On Wednesday, March 8, women are encouraged to join A Day Without a Woman, a national strike coinciding with International Women's Day that was planned by the Women's March on Washington in an ongoing effort to defend women's rights in the current political climate. Organizers want to use the day to draw attention to the impact women, including transwomen, and gender nonconforming folks, have on the economy while systematically earning less money and experiencing higher rates of discrimination and sexual harassment in the workplace.
Influenced by the strikes of New York's Yemeni immigrant store owners and Feb. 16's Day Without Immigrants, women are encouraged to take March 8 off work and avoid making economic contributions (with exceptions for small, women- and minority-owned businesses). Organizers suggest strikers use the day to attend rallies, marches, or support community nonprofits.
Locally, preparations for the strike have stirred some controversy. Because Texas is an at-will state (meaning employers can fire workers without reason), organizers of Austin's Women's March (renamed March On! Texas to be more inclusive) have decided not to participate in A Day Without a Woman. Melissa Fiero, Austin's lead coordinator for the march, told the Chronicle that she and other organizers decided "almost unanimously" that "the strike would disproportionately cause harm to communities we've attached ourselves to protect."
Fiero noted the march's mission to defend women's rights, safety, health, and families in solidarity, but said ultimately that she believes the strike goes against organizers' objectives by "neglecting those who can't afford to lose a day of pay or – worse – their job." According to The Atlantic, approximately 100 workers across the country were fired for participating in A Day Without Immigrants. "It just didn't feel right asking people to take that risk, but we support those who decide to strike," Fiero said. Instead, groups throughout the state have begun organizing an alternative action: Spending a Day With Texas Women. March On! urges people to support solely women-owned businesses on March 8 – an idea that may allow allies to participate more easily.
Susan Post, owner of BookWoman, Austin's last remaining feminist bookstore, echoes Fiero's sentiments. She told the Chronicle she considered participating in the strike, but ultimately decided "having the feminist bookstores open is important. It seems counterintuitive to close when women need a space to gather and feel empowered on the 8th."
Planned Parenthood of Greater Texas will also remain open for business. "We'll be honoring the initiatives by doing what we do best: providing health care, community health education, and advocacy that supports women and families in our communities," said Sarah Wheat, PPGT's Chief External Affairs Officer. PP will also host its Dallas Annual Awards Luncheon that day – one of the organization's biggest benefits of the year. Staff and guests are encouraged to wear red.
Bunkhouse Group, Liz Lambert's Austin-based hospitality company, is taking a more open-ended approach to the strike.
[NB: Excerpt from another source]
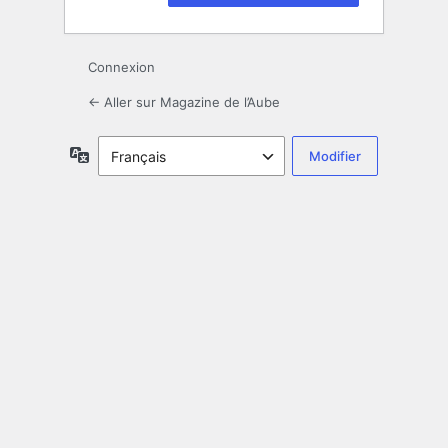
Connexion
← Aller sur Magazine de l’Aube
Langue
While the company won't exactly close its doors on March 8, its higher-ups have been vocal about supporting staff's decision to take the day to participate in the strike. Bunkhouse employees were not punished for participating in A Day Without Immigrants. On the day of the Women's March, Bunkhouse donated $6,600 to Whole Woman's Health and offered free coffee to all marchers. During South by Southwest, the company will continue to support women's rights by partnering with former Sen. Wendy Davis' Deeds Not Words, Whole Woman's Health, and Planned Parenthood for a March 15 fundraiser.
Allies should promote the strike, support women-owned businesses, and wear red. March On! is compiling a database of Texas’ women-owned businesses and will release a map closer to March 8. The Women’s March has a letter available (www.womensmarch.com/letter) that those planning to strike can use to inform employers of their participation.